→ Exercise directions
Which lines run from the one containing "Die Berufung eines anderen ermöglichen" through the end of the entries? Restate them word for word, and only those.

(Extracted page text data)
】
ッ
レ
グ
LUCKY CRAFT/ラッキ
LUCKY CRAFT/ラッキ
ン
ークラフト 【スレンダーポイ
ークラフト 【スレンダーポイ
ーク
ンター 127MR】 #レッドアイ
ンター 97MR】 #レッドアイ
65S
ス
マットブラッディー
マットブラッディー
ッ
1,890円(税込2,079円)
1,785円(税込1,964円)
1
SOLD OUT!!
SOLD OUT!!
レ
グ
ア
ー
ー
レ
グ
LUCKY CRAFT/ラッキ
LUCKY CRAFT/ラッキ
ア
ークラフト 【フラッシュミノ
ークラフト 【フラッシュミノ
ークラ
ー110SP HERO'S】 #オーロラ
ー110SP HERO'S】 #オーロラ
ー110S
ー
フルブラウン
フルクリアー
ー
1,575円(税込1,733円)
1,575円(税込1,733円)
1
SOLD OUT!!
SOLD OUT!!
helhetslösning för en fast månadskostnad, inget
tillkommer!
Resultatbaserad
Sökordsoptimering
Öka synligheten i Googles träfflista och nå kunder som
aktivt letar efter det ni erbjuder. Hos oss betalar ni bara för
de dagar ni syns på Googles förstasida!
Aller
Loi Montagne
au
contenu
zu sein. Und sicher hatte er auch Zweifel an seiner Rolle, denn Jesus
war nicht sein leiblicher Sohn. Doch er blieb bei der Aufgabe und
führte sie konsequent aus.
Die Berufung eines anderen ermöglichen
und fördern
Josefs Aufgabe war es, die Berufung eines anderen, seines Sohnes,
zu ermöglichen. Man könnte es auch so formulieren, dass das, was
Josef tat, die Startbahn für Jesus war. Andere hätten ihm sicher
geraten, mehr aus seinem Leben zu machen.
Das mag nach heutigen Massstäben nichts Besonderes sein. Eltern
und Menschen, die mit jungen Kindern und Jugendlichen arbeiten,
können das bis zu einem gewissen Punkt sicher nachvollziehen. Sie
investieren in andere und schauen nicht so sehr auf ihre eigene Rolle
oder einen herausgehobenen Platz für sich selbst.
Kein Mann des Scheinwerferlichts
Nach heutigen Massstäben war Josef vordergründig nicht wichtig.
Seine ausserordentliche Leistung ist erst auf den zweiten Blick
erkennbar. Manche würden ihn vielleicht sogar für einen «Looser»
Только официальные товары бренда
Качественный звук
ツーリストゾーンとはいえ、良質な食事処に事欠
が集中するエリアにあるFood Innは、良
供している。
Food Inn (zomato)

→ Answer to this exercise
Die Berufung eines anderen ermöglichen
und fördern
Josefs Aufgabe war es, die Berufung eines anderen, seines Sohnes,
zu ermöglichen. Man könnte es auch so formulieren, dass das, was
Josef tat, die Startbahn für Jesus war. Andere hätten ihm sicher
geraten, mehr aus seinem Leben zu machen.
Das mag nach heutigen Massstäben nichts Besonderes sein. Eltern
und Menschen, die mit jungen Kindern und Jugendlichen arbeiten,
können das bis zu einem gewissen Punkt sicher nachvollziehen. Sie
investieren in andere und schauen nicht so sehr auf ihre eigene Rolle
oder einen herausgehobenen Platz für sich selbst.
Kein Mann des Scheinwerferlichts
Nach heutigen Massstäben war Josef vordergründig nicht wichtig.
Seine ausserordentliche Leistung ist erst auf den zweiten Blick
erkennbar. Manche würden ihn vielleicht sogar für einen «Looser»
Только официальные товары бренда
Качественный звук
ツーリストゾーンとはいえ、良質な食事処に事欠
が集中するエリアにあるFood Innは、良
供している。
Food Inn (zomato)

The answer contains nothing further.